There was low to moderate quality evidence suggesting no significant differences in morbidity, mortality, length of hospital stay, or quality of life between antecolic and retrocolic reconstruction routes for gastro- or duodenojejunostomy. Due to heterogeneity in definitions of the endpoints between trials, and differences in postoperative management, future research should be based on clearly defined endpoints and standardised perioperative management, to potentially elucidate differences between these two procedures. Novel strategies should be evaluated for prophylaxis and treatment of common complications, such as delayed gastric emptying.
Pancreatic cancer remains one of the five leading causes of cancer deaths in industrialized nations. For adenocarcinomas in the head of the gland and premalignant lesions, partial pancreaticoduodenectomy represents the standard treatment for resectable tumours. The gastro- or duodenojejunostomy after partial pancreaticoduodenectomy can be reestablished via either an antecolic or a retrocolic route. The debate about the more favourable technique for bowel reconstruction is ongoing.
To compare the effectiveness and safety of antecolic and retrocolic gastro- or duodenojejunostomy after partial pancreaticoduodenectomy.

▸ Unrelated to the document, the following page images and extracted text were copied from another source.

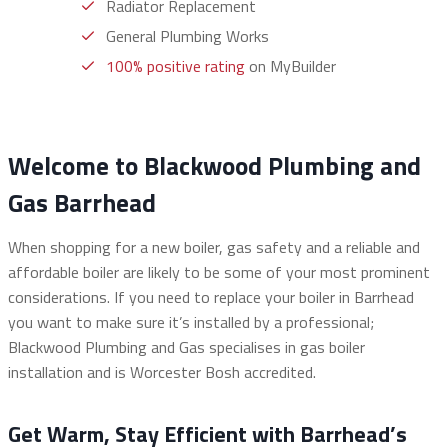
Radiator Replacement
General Plumbing Works
100% positive rating
on MyBuilder
Welcome to Blackwood Plumbing and
Gas Barrhead
When shopping for a new boiler, gas safety and a reliable and
affordable boiler are likely to be some of your most prominent
considerations. If you need to replace your boiler in Barrhead
you want to make sure it’s installed by a professional;
Blackwood Plumbing and Gas specialises in gas boiler
installation and is Worcester Bosh accredited.
Get Warm, Stay Efficient with Barrhead’s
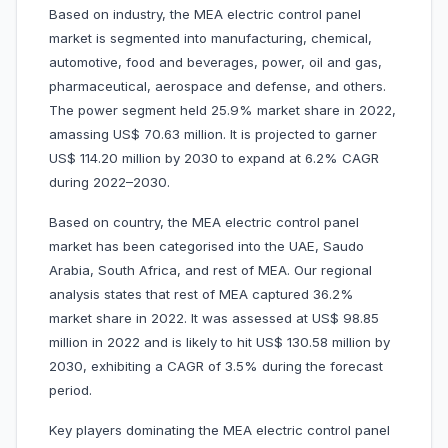
Based on industry, the MEA electric control panel
market is segmented into manufacturing, chemical,
automotive, food and beverages, power, oil and gas,
pharmaceutical, aerospace and defense, and others.
The power segment held 25.9% market share in 2022,
amassing US$ 70.63 million. It is projected to garner
US$ 114.20 million by 2030 to expand at 6.2% CAGR
during 2022–2030.
Based on country, the MEA electric control panel
market has been categorised into the UAE, Saudo
Arabia, South Africa, and rest of MEA. Our regional
analysis states that rest of MEA captured 36.2%
market share in 2022. It was assessed at US$ 98.85
million in 2022 and is likely to hit US$ 130.58 million by
2030, exhibiting a CAGR of 3.5% during the forecast
period.
Key players dominating the MEA electric control panel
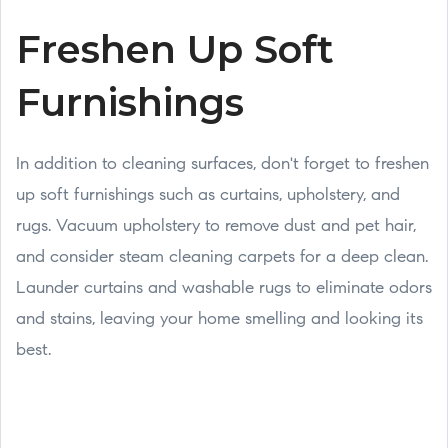
Freshen Up Soft
Furnishings
In addition to cleaning surfaces, don't forget to freshen
up soft furnishings such as curtains, upholstery, and
rugs. Vacuum upholstery to remove dust and pet hair,
and consider steam cleaning carpets for a deep clean.
Launder curtains and washable rugs to eliminate odors
and stains, leaving your home smelling and looking its
best.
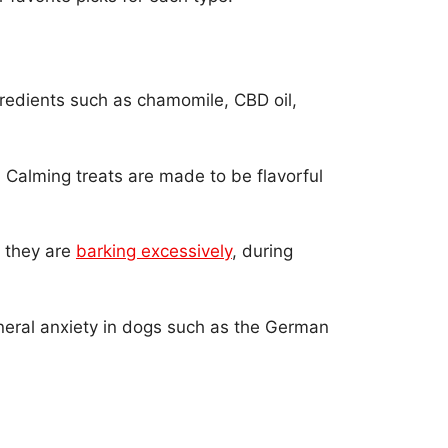
gredients such as chamomile, CBD oil,
. Calming treats are made to be flavorful
n they are
barking excessively
, during
eneral anxiety in dogs such as the German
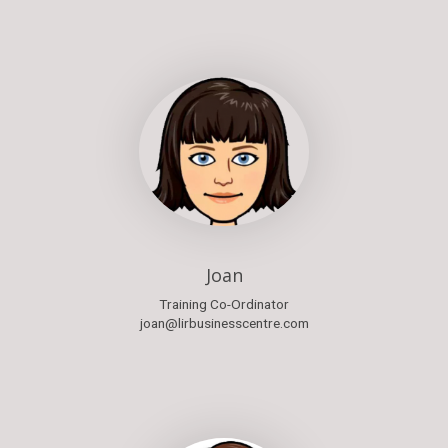
Joan
Training Co-Ordinator
joan@lirbusinesscentre.com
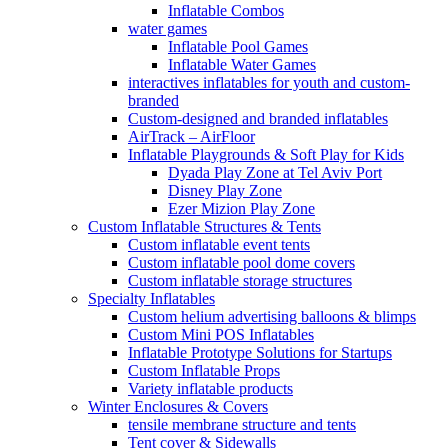
Inflatable Combos
water games
Inflatable Pool Games
Inflatable Water Games
interactives inflatables for youth and custom-
branded
Custom-designed and branded inflatables
AirTrack – AirFloor
Inflatable Playgrounds & Soft Play for Kids
Dyada Play Zone at Tel Aviv Port
Disney Play Zone
Ezer Mizion Play Zone
Custom Inflatable Structures & Tents
Custom inflatable event tents
Custom inflatable pool dome covers
Custom inflatable storage structures
Specialty Inflatables
Custom helium advertising balloons & blimps
Custom Mini POS Inflatables
Inflatable Prototype Solutions for Startups
Custom Inflatable Props
Variety inflatable products
Winter Enclosures & Covers
tensile membrane structure and tents
Tent cover & Sidewalls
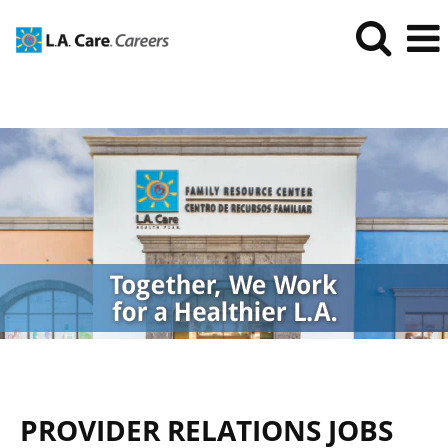
Provider
Relations
Jobs
PROVIDER RELATIONS JOBS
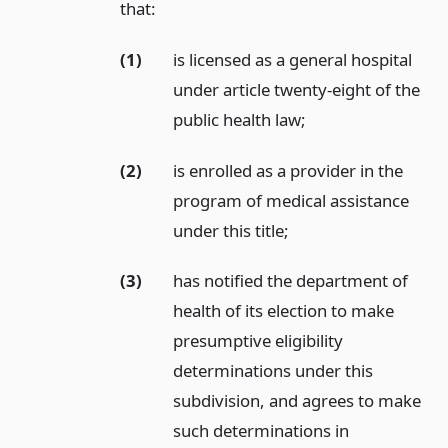
that:
(1)
is licensed as a general hospital
under article twenty-eight of the
public health law;
(2)
is enrolled as a provider in the
program of medical assistance
under this title;
(3)
has notified the department of
health of its election to make
presumptive eligibility
determinations under this
subdivision, and agrees to make
such determinations in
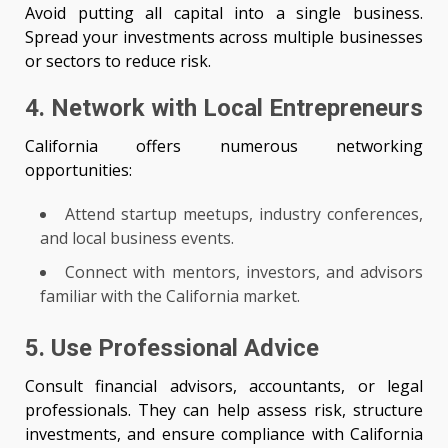
Avoid putting all capital into a single business.
Spread your investments across multiple businesses
or sectors to reduce risk.
4. Network with Local Entrepreneurs
California offers numerous networking
opportunities:
Attend startup meetups, industry conferences,
and local business events.
Connect with mentors, investors, and advisors
familiar with the California market.
5. Use Professional Advice
Consult financial advisors, accountants, or legal
professionals. They can help assess risk, structure
investments, and ensure compliance with California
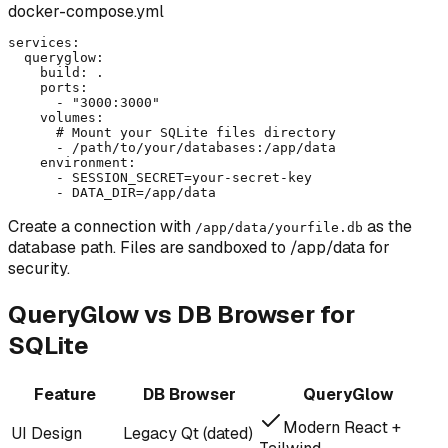
docker-compose.yml
services:

  queryglow:

    build: .

    ports:

      - "3000:3000"

    volumes:

      # Mount your SQLite files directory

      - /path/to/your/databases:/app/data

    environment:

      - SESSION_SECRET=your-secret-key

      - DATA_DIR=/app/data
Create a connection with
as the
/app/data/yourfile.db
database path. Files are sandboxed to /app/data for
security.
QueryGlow vs DB Browser for
SQLite
Feature
DB Browser
QueryGlow
Modern React +
UI Design
Legacy Qt (dated)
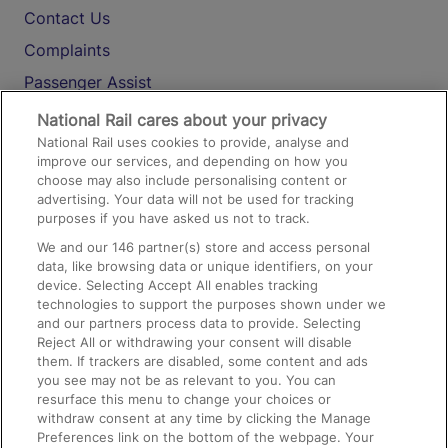
Contact Us
Complaints
Passenger Assist
Media
National Rail cares about your privacy
National Rail uses cookies to provide, analyse and
Text 61016
improve our services, and depending on how you
choose may also include personalising content or
advertising. Your data will not be used for tracking
On the Train
purposes if you have asked us not to track.
We and our
146
partner(s) store and access personal
data, like browsing data or unique identifiers, on your
Accessible Train Travel and Facilities
device. Selecting Accept All enables tracking
technologies to support the purposes shown under we
Train Travel with Bicycles
and our partners process data to provide. Selecting
Train Travel with Pets
Reject All or withdrawing your consent will disable
them. If trackers are disabled, some content and ads
Train Travel with Children
you see may not be as relevant to you. You can
resurface this menu to change your choices or
Food and Drink
withdraw consent at any time by clicking the Manage
Preferences link on the bottom of the webpage. Your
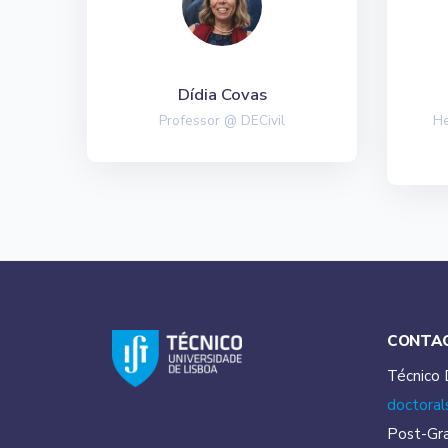
Dídia Covas
Professor @ DECivil
He
CONTA
Técnico 
doctoral
Post-Gr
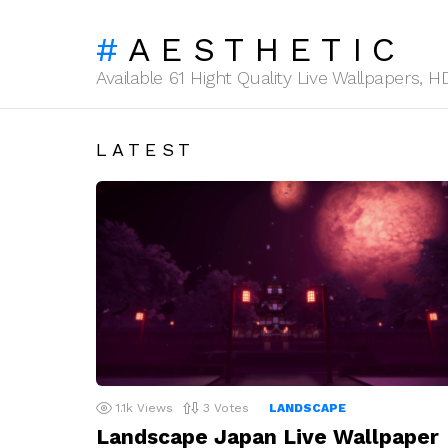
AESTHETIC
Available 61 Hight Quality Live Wallpapers,
LATEST
1.1k
Views
3
Votes
LANDSCAPE
Landscape Japan Live Wallpaper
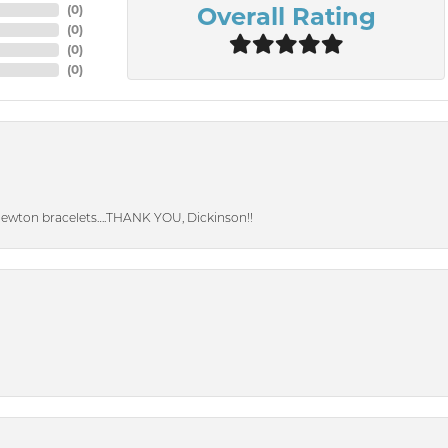
Overall Rating
(
0
)
(
0
)
(
0
)
(
0
)
Newton bracelets….THANK YOU, Dickinson!!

We conducted a systematic literature search on 29 September 2015 to identify all randomised controlled trials in the Cochrane Central Register of Controlled Trials (CENTRAL), The Cochrane Library 2015, issue 9, MEDLINE (1946 to September 2015), and EMBASE (1974 to September 2015). We applied no language restrictions. We handsearched reference lists of identified trials to identify further relevant trials, and searched the trial registry clinicaltrials.gov for ongoing trials.

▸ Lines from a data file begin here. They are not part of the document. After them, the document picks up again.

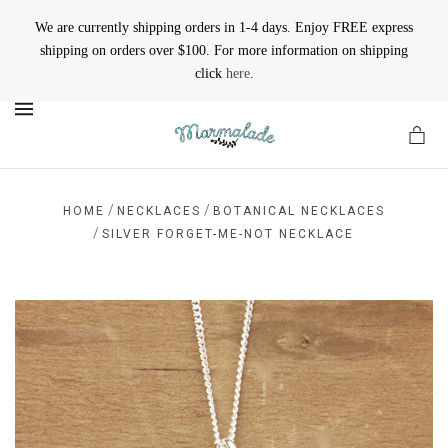
We are currently shipping orders in 1-4 days. Enjoy FREE express
shipping on orders over $100. For more information on shipping
click
here
.
MENU
/
/
HOME
NECKLACES
BOTANICAL NECKLACES
/
SILVER FORGET-ME-NOT NECKLACE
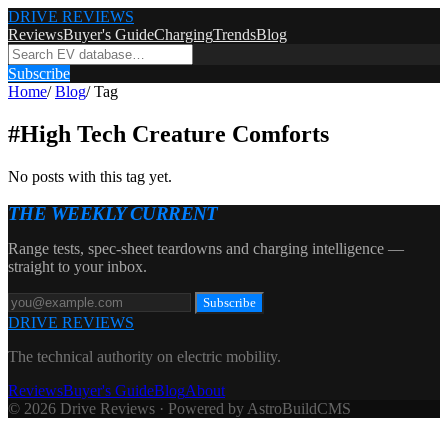
DRIVE REVIEWS
Reviews
Buyer's Guide
Charging
Trends
Blog
Subscribe
Home
/
Blog
/
Tag
#
High Tech Creature Comforts
No posts with this tag yet.
THE WEEKLY CURRENT
Range tests, spec-sheet teardowns and charging intelligence —
straight to your inbox.
Subscribe
DRIVE REVIEWS
The technical authority on electric mobility.
Reviews
Buyer's Guide
Blog
About
© 2026 Drive Reviews · Powered by AstroBuildCMS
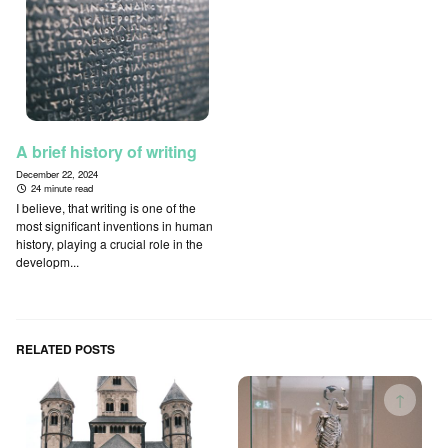
A brief history of writing
December 22, 2024
24 minute read
I believe, that writing is one of the
most significant inventions in human
history, playing a crucial role in the
developm...
RELATED POSTS
↑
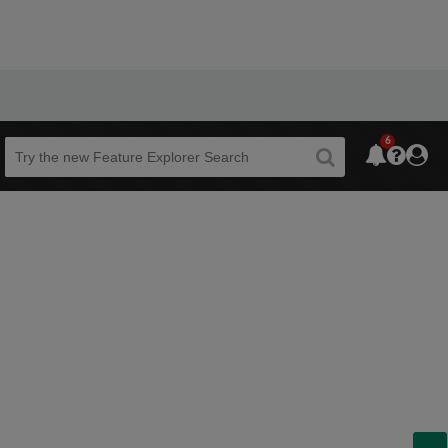
6
Beta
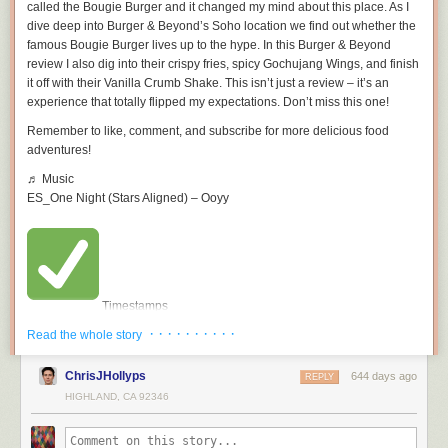
called the Bougie Burger and it changed my mind about this place. As I
dive deep into Burger & Beyond’s Soho location we find out whether the
famous Bougie Burger lives up to the hype. In this Burger & Beyond
review I also dig into their crispy fries, spicy Gochujang Wings, and finish
it off with their Vanilla Crumb Shake. This isn’t just a review – it’s an
experience that totally flipped my expectations. Don’t miss this one!
Remember to like, comment, and subscribe for more delicious food
adventures!
♬ Music
ES_One Night (Stars Aligned) – Ooyy
Timestamps
· · · · · · · · · ·
00:00 – Intro
Read the whole story
01:36 – vanilla Crumb Shake
02:56 – Gochujang Wings
ChrisJHollyps
644 days ago
REPLY
04:33 – Bougie Burger
HIGHLAND, CA 92346
07:20 – Verdict
This video is about [INSERT VIDEO TITLE]. But It also covers the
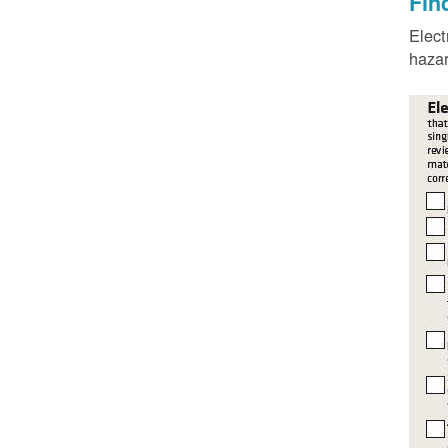
Fin
Elect
hazar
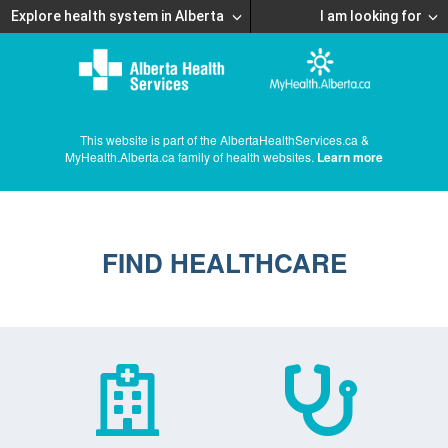
Explore health system in Alberta
I am looking for
This website is part of the AlbertaHealthServices.ca &
MyHealth.Alberta.ca family of health websites.
Learn more
FIND HEALTHCARE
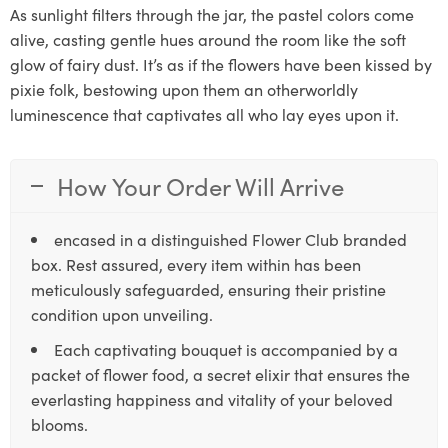
As sunlight filters through the jar, the pastel colors come
alive, casting gentle hues around the room like the soft
glow of fairy dust. It’s as if the flowers have been kissed by
pixie folk, bestowing upon them an otherworldly
luminescence that captivates all who lay eyes upon it.
How Your Order Will Arrive
encased in a distinguished Flower Club branded
box. Rest assured, every item within has been
meticulously safeguarded, ensuring their pristine
condition upon unveiling.
Each captivating bouquet is accompanied by a
packet of flower food, a secret elixir that ensures the
everlasting happiness and vitality of your beloved
blooms.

We considered all randomised controlled trials that compared antecolic versus retrocolic reconstruction of bowel continuity after partial pancreaticoduodenectomy for any given indication to be eligible.
Two review authors independently screened the identified references and extracted data from the included trials. The same two review authors independently assessed risk of bias of included trials, according to standard Cochrane methodology. We used a random-effects model to pool the results of the individual trials in a meta-analysis. We used odds ratios to compare binary outcomes and mean differences for continuous outcomes.
Of a total of 216 citations identified by the systematic literature search, we included six randomised controlled trials (reported in nine publications), with a total of 576 participants. We identified a moderate heterogeneity of methodological quality and risk of bias of the included trials. None of the pooled results for our main outcomes of interest showed significant differences: delayed gastric emptying (OR 0.60; 95% CI 0.31 to 1.18; P = 0.14), mortality (RD -0.01; 95% CI -0.03 to 0.02; P = 0.72), postoperative pancreatic fistula (OR 0.98; 95% CI 0.65 to 1.47; P = 0.92), postoperative haemorrhage (OR 0.79; 95% CI 0.38 to 1.65; P = 0.53), intra-abdominal abscess (OR 0.93; 95% CI 0.52 to 1.67; P = 0.82), bile leakage (OR 0.89; 95% CI 0.36 to 2.15; P = 0.79), reoperation rate (OR 0.59; 95% CI 0.27 to 1.31; P = 0.20), and length of hospital stay (MD -0.67; 95%CI -2.85 to 1.51; P = 0.55). Furthermore, the perioperative outcomes duration of operation, intraoperative blood loss and time to NGT removal showed no relevant differences. Only one trial reported quality of life, on a subgroup of participants, also without a significant difference between the two groups at any time point. The overall quality of the evidence was only low to moderate, due to heterogeneity, some inconsistency and risk of bias in the included trials.